"I'm Rick James, bitch!"
With those four words, Chappelle's Show made its mark as one of the most popular comedy programs of all time and spurred what many believe is the first viral sketch comedy video. And it was all thanks to Charlie Murphy.
The brother of Eddie Murphy and fellow comedy star, who recently died at age 57, made several appearances on Dave Chappelle's now-cult '00s R-rated sketch series, playing characters and also narrating and appearing in a recurring segment titled Charlie Murphy's True Hollywood Stories, in which he recalls his real-life encounters with celebrities in the '80s while Dave plays them.
One of them, which aired in 2004, was "Super Freak" singer Rick James, who Charlie described as a "habitual line-stepper." In the skit, Chappelle's Rick constantly tells women he flirts with, "I'm Rick James, bitch!"
He also told another real-life story about Rick in another sketch, in which the singer visits Eddie's house and gets his couch dirty, allegedly on purpose, prompting the two brothers to beat his legs. The segment featured another now-iconic Chappelle's Show line.
"Cocaine is a hell of a drug," Rick says.
In another famous Charlie Murphy's True Hollywood Stories segment, Charlie recalled getting schooled by Prince during a game of hoops.
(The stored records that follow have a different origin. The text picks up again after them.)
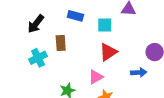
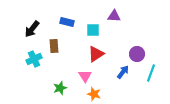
blue arrow: (139, 72) -> (123, 72), turned -48
pink triangle: (96, 77) -> (85, 76), turned -32

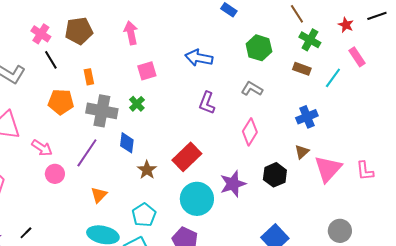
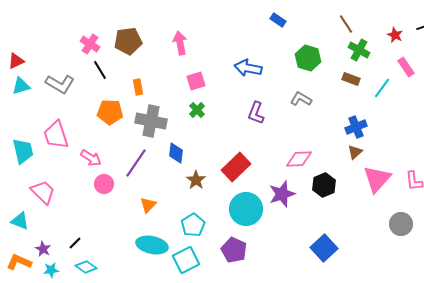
green cross: (137, 104) -> (197, 110), moved
pink diamond: (250, 132) -> (299, 159), moved, turned 56
brown triangle: (302, 152) -> (355, 152), moved
gray circle: (340, 231) -> (401, 224), moved

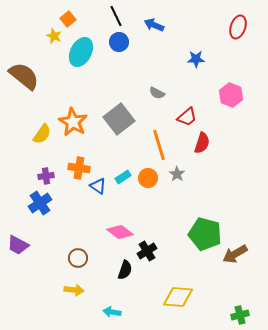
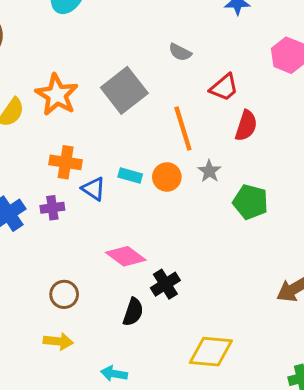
purple cross: (46, 176) -> (52, 208), moved
cyan rectangle: (123, 177) -> (130, 176), turned 49
green pentagon: (205, 234) -> (250, 202), moved, size x0.7

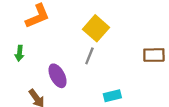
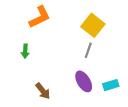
purple ellipse: (58, 76) -> (84, 81), moved

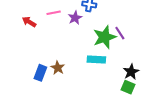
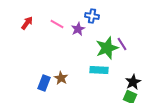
pink line: (54, 13) -> (57, 24), turned 40
red arrow: (29, 22) -> (27, 23), moved, turned 96

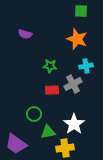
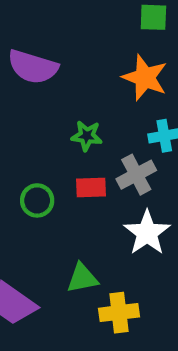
purple semicircle: (25, 34) -> (33, 67), size x1.6
green circle: (34, 114) -> (37, 200), moved
white star: (74, 124) -> (147, 233), moved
The sketch went viral again in 2016, after the singer was found dead at age 57.
Charlie recalled how Prince, dressed in a "Zorro-type" outfit, came up to his brother at a party and said, very intensely, "Hello Eddie Murphy. I'm a big fan of your comedies. Would you like to come to my house and listen to some music? Assemble your crew. I'll be outside."
Charlie recalled how both he and Eddie went to his house, where they hung out with friends and listened to music. He said Prince said, "This bores me. Is anyone up for a game of basketball?"
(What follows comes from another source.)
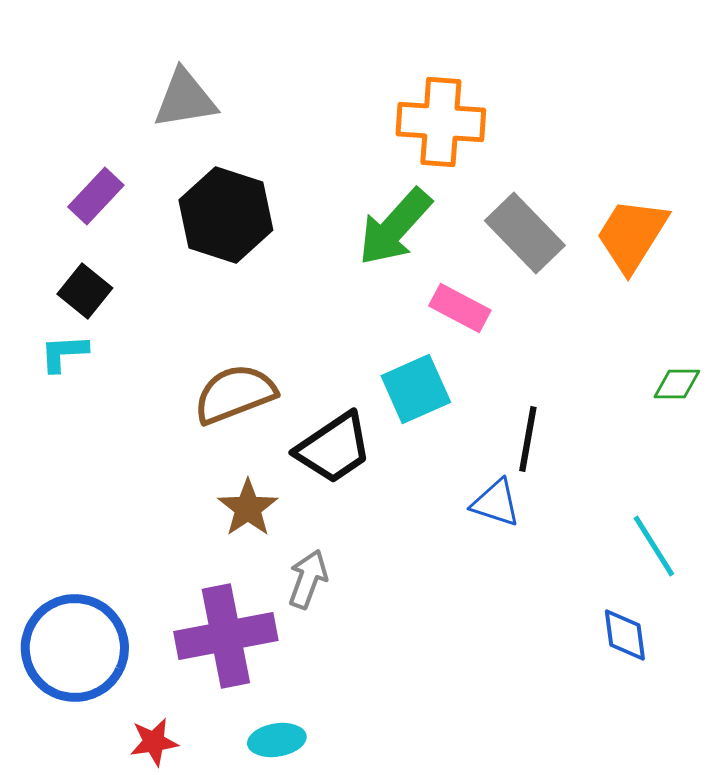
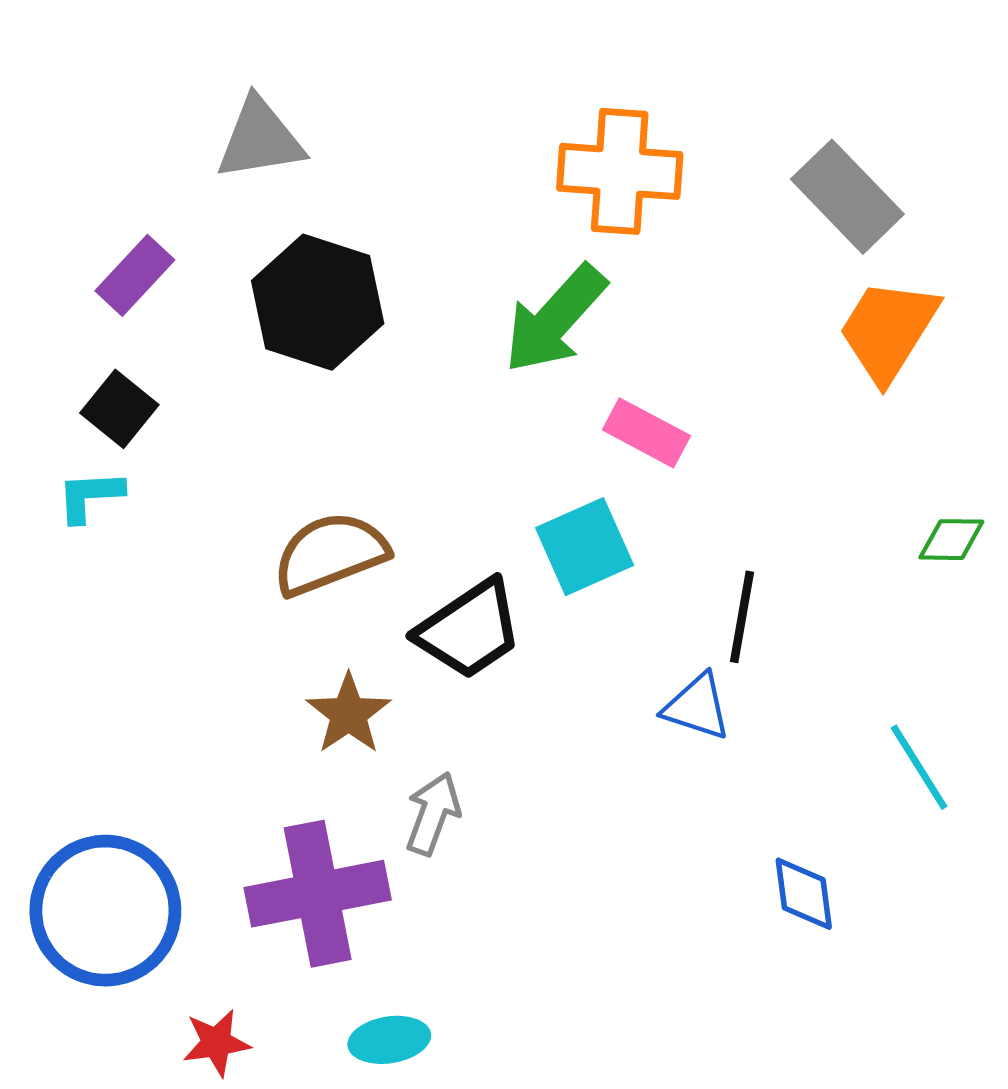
gray rectangle: (525, 233) -> (847, 197), moved
blue diamond: (625, 635) -> (804, 894), moved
He said Prince remained in his fancy outfit.
"I kinda learned something that day," Charlie said. "Never judge a book by its cover."
In addition to Chappelle's Show, Charlie's acting projects also included:
The Adult Swim comedy series Black Jesus:
The 2010 comedy film Lottery Ticket:
and the Starz series Power, in which he played a prison guard:
But it was Chappelle's Show where he really made his mark on Hollywood.
"Dude changed my life," the series' co-creator Neal Brennan wrote on Instagram after news of Charlie's death was made public Wednesday. "One of the most unique people I've ever met. So funny. So weird. I truly don't think anyone had ever used the term 'Habitual Line-Stepper' before Charlie said it that day. Unforgettable dude. Really sad."